PROJECT SUMMARY
Chronic hip pain affects 18.2 million adults annually, with hip-related pain (intra-articular non-arthritic hip pathologies)
accounting for 60% of chronic hip pain cases in young- to middle-aged adults. Surgery and non-operative treatments for
hip-related pain fail to provide ubiquitous benefit as pain and dysfunction persist for a majority of patients. Individuals with
persistent pain often reduce their activity to minimize symptoms despite strong evidence that regular physical activity
reduces chronic musculoskeletal pain. Poor psychosocial health (i.e., low self-efficacy, high pain catastrophizing, and
kinesiophobia) is common among individuals with chronic musculoskeletal pain and further reinforces low participation in
physical activity. Mind-body interventions improve psychosocial health, yet to date, have not been implemented to provide
comprehensive, psychologically informed care for patients with hip-related pain. I will fill this gap through the development
(Aims 1 and 2) and feasibility testing (Aim 3) of Helping Improve PSychosocial Health (HIPS), a novel, multimodal mindbody intervention to improve physical activity for sedentary individuals with hip-related pain and poor psychosocial health.
Following the Fear Avoidance Model (FAM) of chronic pain, the multimodal HIPS mind-body intervention will incorporate
pain education, mindfulness training, and goal-setting to improve psychosocial health and facilitate focused engagement in
rehabilitation. I hypothesize that the HIPS mind-body intervention will improve physical activity among sedentary
individuals with hip-related pain and poor psychosocial health. Increased physical activity will improve pain, function and
overall well-being. The HIPS mind-body intervention will be delivered by physical therapists in a hybrid in-persontelephone format to reduce geographic barriers and enable the participation of patients without broadband internet access.
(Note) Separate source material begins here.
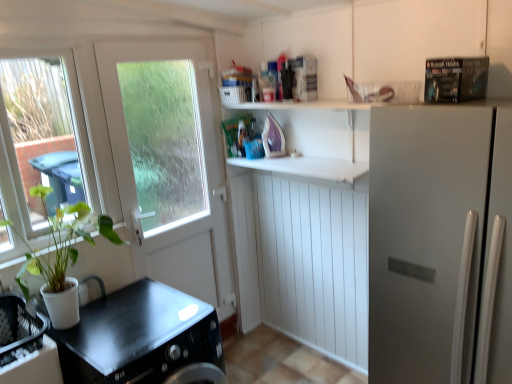 Find the location of a particular element. The height and width of the screenshot is (384, 512). green matte plant at left is located at coordinates (62, 260).

What do you see at coordinates (72, 117) in the screenshot? The image size is (512, 384). I see `clear glass window at left` at bounding box center [72, 117].

What do you see at coordinates (435, 237) in the screenshot? I see `white matte refrigerator at right` at bounding box center [435, 237].

I want to click on white matte door at upper left, so click(202, 171).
The incorporation of mind-body interventions into psychologically informed clinical practice has demonstrated preliminary
efficacy; however, evidence is lacking to support its’ broad adoption. Findings from this project will directly inform a
multisite feasibility study (3-year NCCIH R01) of the HIPS mind-body intervention. Rigorous evidence of the feasibility
(this K23 and future multisite feasibility RCT) and efficacy (future R01) of mind-body interventions such as HIPS, and the
subsequent embedding of mind-body interventions into physical therapy clinics will provide support for the broad adoption
of psychologically informed rehabilitation. The candidate’s long-term goal is to become an independent, NIH-funded
scientist advancing psychologically informed rehabilitation by developing and implementing effective mind-body and
rehabilitative interventions to optimize clinical outcomes and improve well-being for patients with chronic hip pain. This
K23 will support this goal by providing protected time to complete critical training in mindfulness and mind-body
intervention development and clinical trials to complement her expertise in physical rehabilitation and biomechanics.